An embedding model gives you vectors, but the model does not rank stored recipes for you. The engine still needs a comparison step, and in a PyTorch project that can stay very small.

import torch
import torch.nn.functional as F

source = torch.tensor(source_embedding, dtype=torch.float32)
others = torch.tensor(other_embeddings, dtype=torch.float32)

scores = F.cosine_similarity(others, source.unsqueeze(0), dim=1)
top_indices = torch.argsort(scores, descending=True)[:6]

That is the step that turns stored embeddings into actual related recipes.

Ask As Natural-Language Search

The same index can also work like search. Instead of starting from an existing recipe, the engine starts from a user question such as “something with avocado and eggs” or “fast breakfast recipe.” The flow is almost the same: turn the question into an embedding, compare that vector with the stored recipe vectors, and rank the nearest matches.

query = "fast breakfast recipe with avocado and eggs"
query_embedding = model.encode(
    [query],
    convert_to_numpy=True,
    normalize_embeddings=True,
    show_progress_bar=False,
)[0]

query_tensor = torch.tensor(query_embedding, dtype=torch.float32)
scores = F.cosine_similarity(others, query_tensor.unsqueeze(0), dim=1)
top_indices = torch.argsort(scores, descending=True)[:6]

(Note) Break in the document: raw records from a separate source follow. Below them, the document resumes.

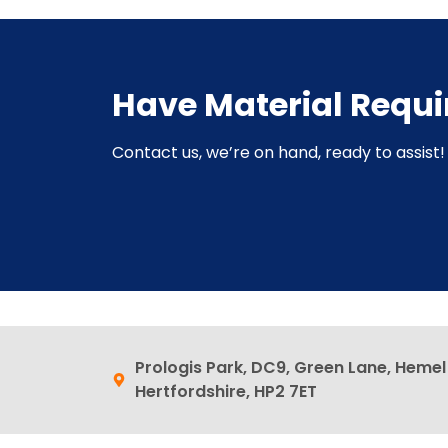
Have Material Requ
Contact us, we’re on hand, ready to assist! 
Prologis Park, DC9, Green Lane, Heme
Hertfordshire, HP2 7ET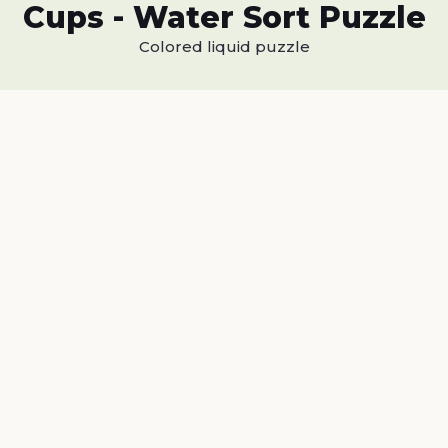
Cups - Water Sort Puzzle
Colored liquid puzzle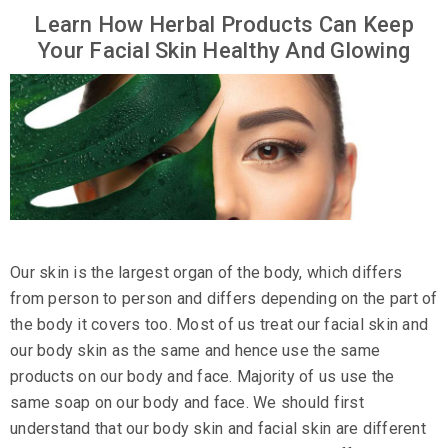
Learn How Herbal Products Can Keep
Your Facial Skin Healthy And Glowing
Our skin is the largest organ of the body, which differs
from person to person and differs depending on the part of
the body it covers too. Most of us treat our facial skin and
our body skin as the same and hence use the same
products on our body and face. Majority of us use the
same soap on our body and face. We should first
understand that our body skin and facial skin are different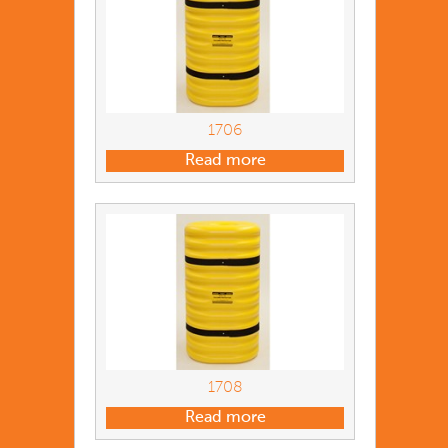
1706
Read more
1708
Read more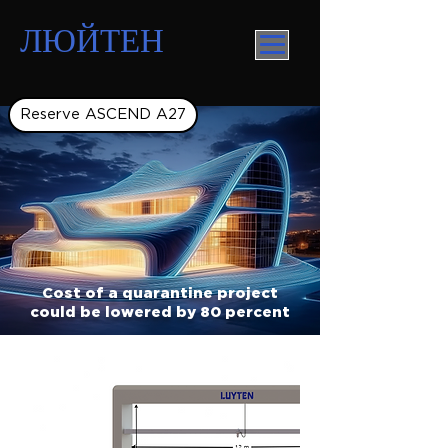
ЛЮЙТЕН
Reserve ASCEND A27
Cost of a quarantine project
could be lowered by 80 percent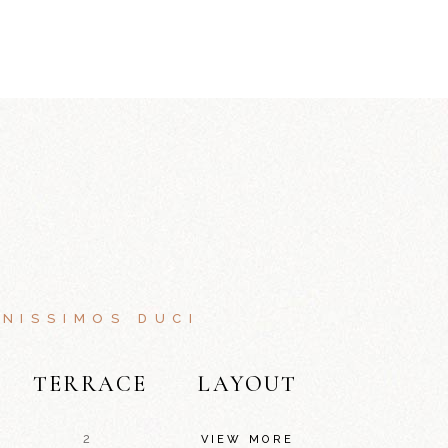
NISSIMOS DUCI
TERRACE
LAYOUT
2
VIEW MORE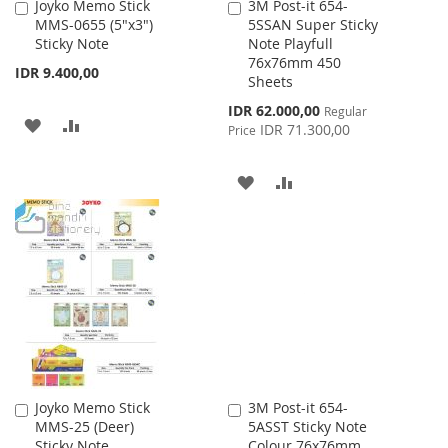
Joyko Memo Stick
3M Post-it 654-
Add
Add
MMS-0655 (5"x3")
5SSAN Super Sticky
to
to
Sticky Note
Note Playfull
Cart
Cart
76x76mm 450
IDR 9.400,00
Sheets
Special
IDR 62.000,00
Regular
ADD
ADD
Price
IDR 71.300,00
Price
TO
TO
ADD
ADD
WISH
COMPARE
TO
TO
LIST
WISH
COMPARE
LIST
Joyko Memo Stick
3M Post-it 654-
Add
Add
MMS-25 (Deer)
5ASST Sticky Note
to
to
Sticky Note
Colour 76x76mm
Cart
Cart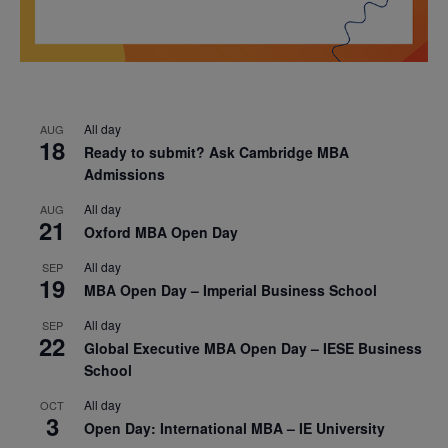
All day
AUG
18
Ready to submit? Ask Cambridge MBA
Admissions
All day
AUG
21
Oxford MBA Open Day
All day
SEP
19
MBA Open Day – Imperial Business School
All day
SEP
22
Global Executive MBA Open Day – IESE Business
School
All day
OCT
3
Open Day: International MBA – IE University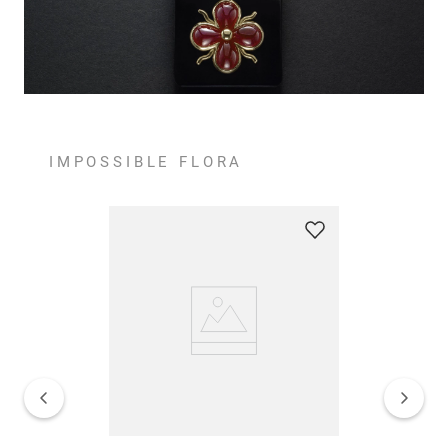
IMPOSSIBLE FLORA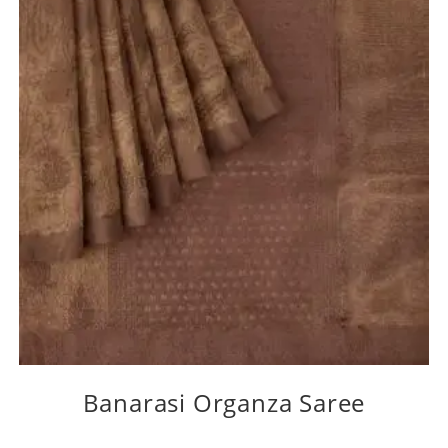
Banarasi Organza Saree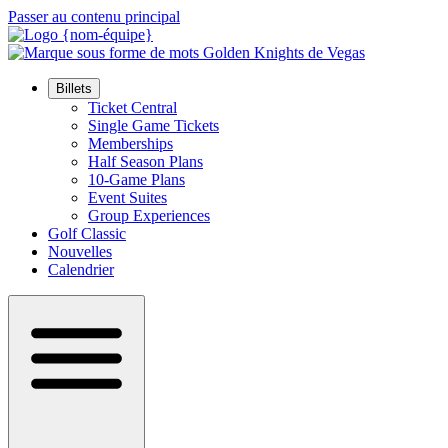
Passer au contenu principal
Billets
Ticket Central
Single Game Tickets
Memberships
Half Season Plans
10-Game Plans
Event Suites
Group Experiences
Golf Classic
Nouvelles
Calendrier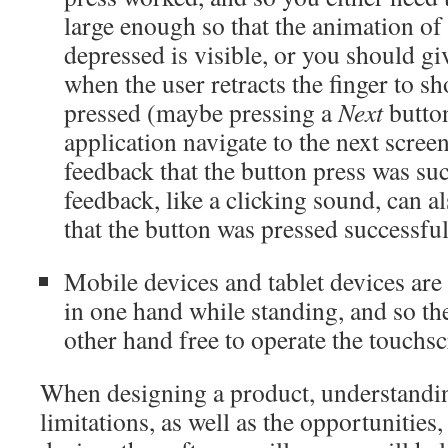
large enough so that the animation of
depressed is visible, or you should g
when the user retracts the finger to s
pressed (maybe pressing a
Next
butto
application navigate to the next screen
feedback that the button press was su
feedback, like a clicking sound, can al
that the button was pressed successful
Mobile devices and tablet devices are 
in one hand while standing, and so th
other hand free to operate the touchsc
When designing a product, understandin
limitations, as well as the opportunities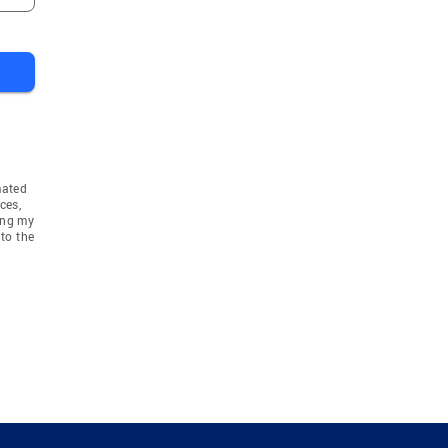
mated
ces,
ing my
to the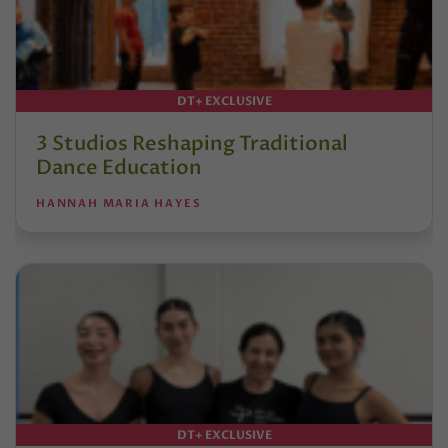
DT+ EXCLUSIVE
3 Studios Reshaping Traditional
Dance Education
HANNAH MARIA HAYES
DT+ EXCLUSIVE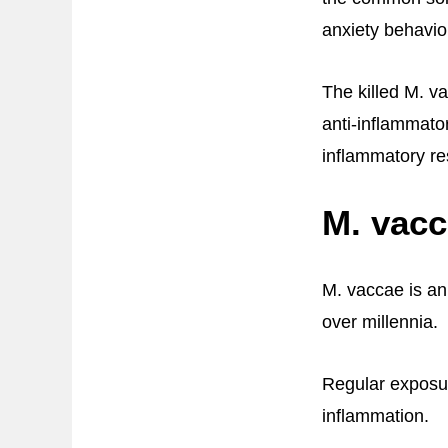
anxiety behavio
The killed M. v
anti-inflammato
inflammatory re
M. vacc
M. vaccae is an
over millennia.
Regular exposur
inflammation.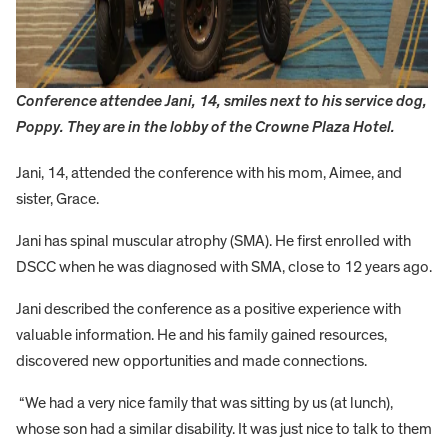
Conference attendee Jani, 14, smiles next to his service dog,
Poppy. They are in the lobby of the Crowne Plaza Hotel.
Jani, 14, attended the conference with his mom, Aimee, and
sister, Grace.
Jani has spinal muscular atrophy (SMA). He first enrolled with
DSCC when he was diagnosed with SMA, close to 12 years ago.
Jani described the conference as a positive experience with
valuable information. He and his family gained resources,
discovered new opportunities and made connections.
“We had a very nice family that was sitting by us (at lunch),
whose son had a similar disability. It was just nice to talk to them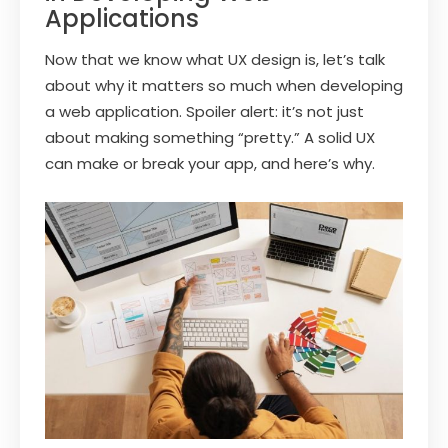
Applications
Now that we know what UX design is, let’s talk
about why it matters so much when developing
a web application. Spoiler alert: it’s not just
about making something “pretty.” A solid UX
can make or break your app, and here’s why.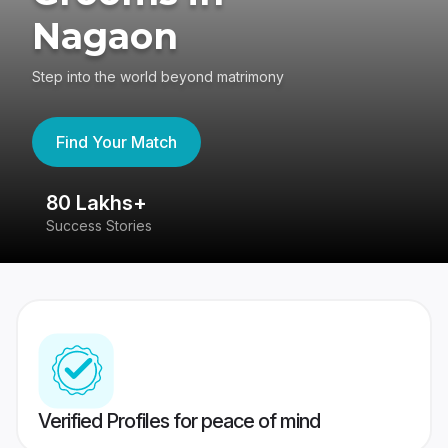
Nagaon
Step into the world beyond matrimony
Find Your Match
80 Lakhs+
4
Success Stories
41
Verified Profiles for peace of mind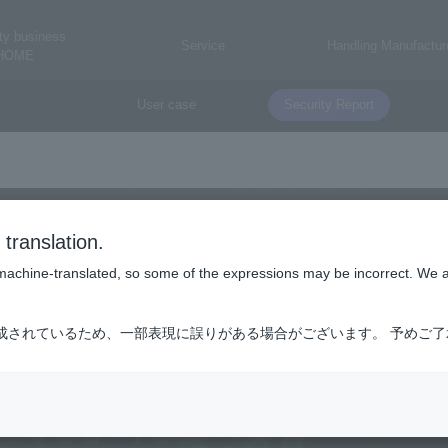
ty business
Service
Handling Manufactur
HOME
User case
Security Report
translation.
is machine-translated, so some of the expressions may be incorrect. We 
成されているため、一部表現に誤りがある場合がございます。 予めご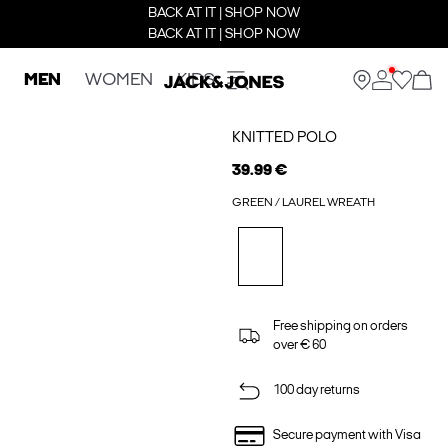
BACK AT IT | SHOP NOW
BACK AT IT | SHOP NOW
MEN
WOMEN
KIDS
KNITTED POLO
39.99 €
GREEN / LAUREL WREATH
Free shipping on orders
over € 60
100 day returns
Secure payment with Visa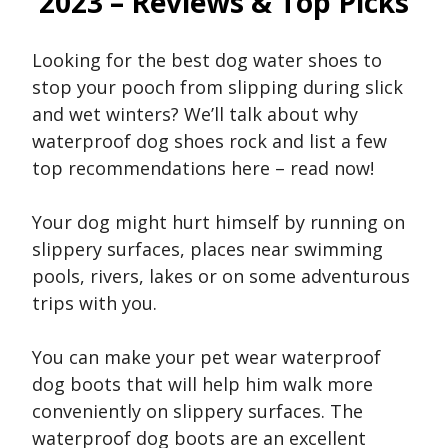
2023 – Reviews & Top Picks
Looking for the best dog water shoes to
stop your pooch from slipping during slick
and wet winters? We’ll talk about why
waterproof dog shoes rock and list a few
top recommendations here – read now!
Your dog might hurt himself by running on
slippery surfaces, places near swimming
pools, rivers, lakes or on some adventurous
trips with you.
You can make your pet wear waterproof
dog boots that will help him walk more
conveniently on slippery surfaces. The
waterproof dog boots are an excellent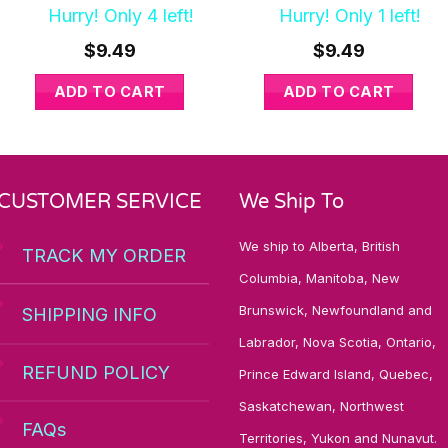
Hurry! Only 4 left!
Hurry! Only 1 left!
$
9.49
$
9.49
ADD TO CART
ADD TO CART
CUSTOMER SERVICE
We Ship To
We ship to Alberta, British
TRACK MY ORDER
Columbia, Manitoba, New
Brunswick, Newfoundland and
SHIPPING INFO
Labrador, Nova Scotia, Ontario,
REFUND POLICY
Prince Edward Island, Quebec,
Saskatchewan, Northwest
FAQs
Territories, Yukon and Nunavut.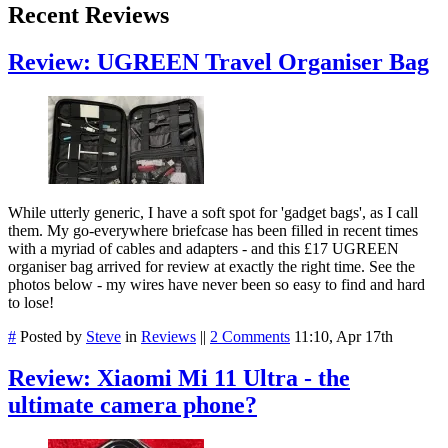
Recent Reviews
Review: UGREEN Travel Organiser Bag
While utterly generic, I have a soft spot for 'gadget bags', as I call
them. My go-everywhere briefcase has been filled in recent times
with a myriad of cables and adapters - and this £17 UGREEN
organiser bag arrived for review at exactly the right time. See the
photos below - my wires have never been so easy to find and hard
to lose!
#
Posted by
Steve
in
Reviews
||
2 Comments
11:10, Apr 17th
Review: Xiaomi Mi 11 Ultra - the
ultimate camera phone?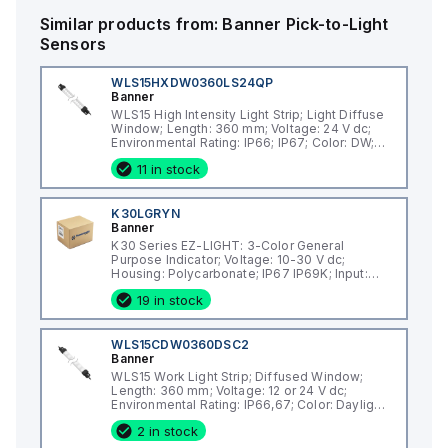
ingress. It has a current consumption of 40mA and includes 3
digital inputs (18-30Vdc; PNP) for color control.
Similar products from:
Banner
Pick-to-Light
Sensors
WLS15HXDW0360LS24QP
Banner
WLS15 High Intensity Light Strip; Light Diffuse
Window; Length: 360 mm; Voltage: 24 V dc;
Environmental Rating: IP66; IP67; Color: DW;
Non-Cascadable; 150 mm (6 in) 4-pin M12
11 in stock
PVC Pigtail QD
K30LGRYN
Banner
K30 Series EZ-LIGHT: 3-Color General
Purpose Indicator; Voltage: 10-30 V dc;
Housing: Polycarbonate; IP67 IP69K; Input:
NPN; Colors: Green Red Yellow; 2 m (6.5 ft)
19 in stock
Integral Cable
WLS15CDW0360DSC2
Banner
WLS15 Work Light Strip; Diffused Window;
Length: 360 mm; Voltage: 12 or 24 V dc;
Environmental Rating: IP66,67; Color: Daylight
White; Cascadable; 2 m (6.5 ft) Integral Cable
2 in stock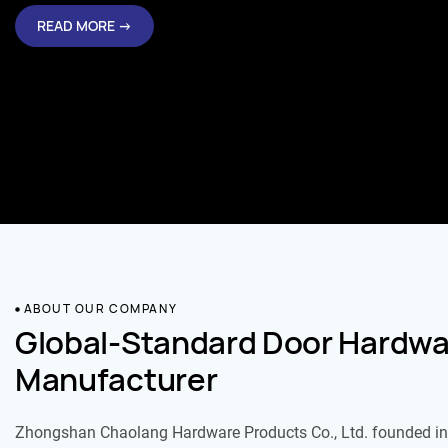
READ MORE →
ABOUT OUR COMPANY
Global-Standard Door Hardwa
Manufacturer
Zhongshan Chaolang Hardware Products Co., Ltd. founded in 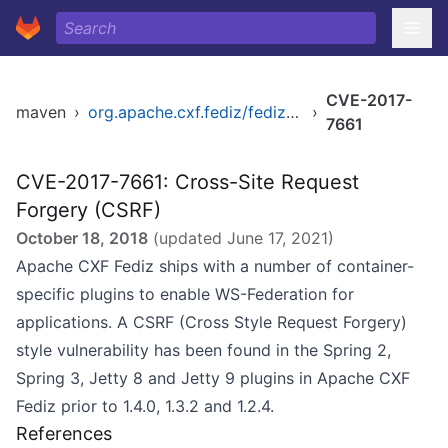
CVE-2017-
maven
›
org.apache.cxf.fediz/fediz-jetty8
›
7661
CVE-2017-7661: Cross-Site Request
Forgery (CSRF)
October 18, 2018
(updated
June 17, 2021
)
Apache CXF Fediz ships with a number of container-
specific plugins to enable WS-Federation for
applications. A CSRF (Cross Style Request Forgery)
style vulnerability has been found in the Spring 2,
Spring 3, Jetty 8 and Jetty 9 plugins in Apache CXF
Fediz prior to 1.4.0, 1.3.2 and 1.2.4.
References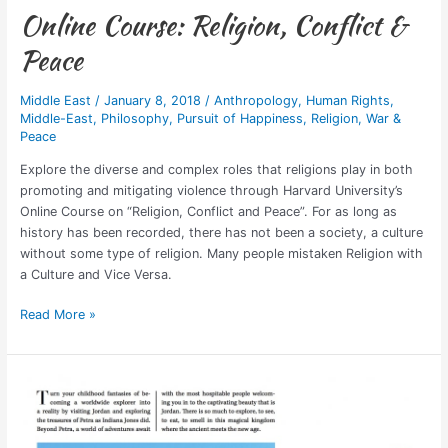
Online Course: Religion, Conflict &
Peace
Middle East
/
January 8, 2018
/
Anthropology
,
Human Rights
,
Middle-East
,
Philosophy
,
Pursuit of Happiness
,
Religion
,
War &
Peace
Explore the diverse and complex roles that religions play in both
promoting and mitigating violence through Harvard University’s
Online Course on “Religion, Conflict and Peace”. For as long as
history has been recorded, there has not been a society, a culture
without some type of religion. Many people mistaken Religion with
a Culture and Vice Versa.
Read More »
Published:
Where
to
Travel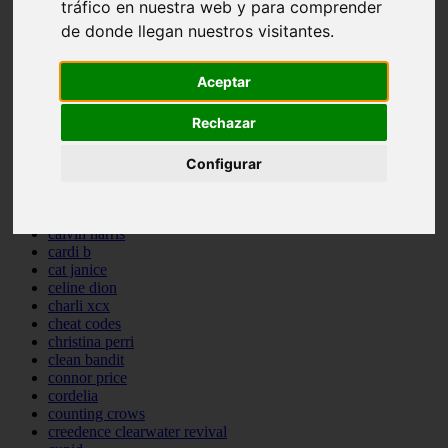
tráfico en nuestra web y para comprender
backstreet boys
de donde llegan nuestros visitantes.
bastille
bebe rexha
benny blanco
Aceptar
benson boone
beyonce
Rechazar
bill withers
billie eilish
billy joel
Configurar
bob marley
bruce springsteen
bruno mars
calvin harris
cardi b
cat janice
celine dion
charli xcx
cheat codes
christina perri
clean bandit
connor price
cordelia
counting crows
creedence clearwater revival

At that point, the engine already has a useful natural-language search result. If needed, those matched recipes can be passed to a second step that formats an answer, but retrieval itself is just embedding plus vector comparison.

Why This Shape Works

This setup is simple for a reason. The content is already structured, Python handles the indexing flow cleanly, PyTorch handles the embedding work, and JSON is enough for storing the results. That is usually all you need when the job is “find similar recipes” rather than “build a general AI product.”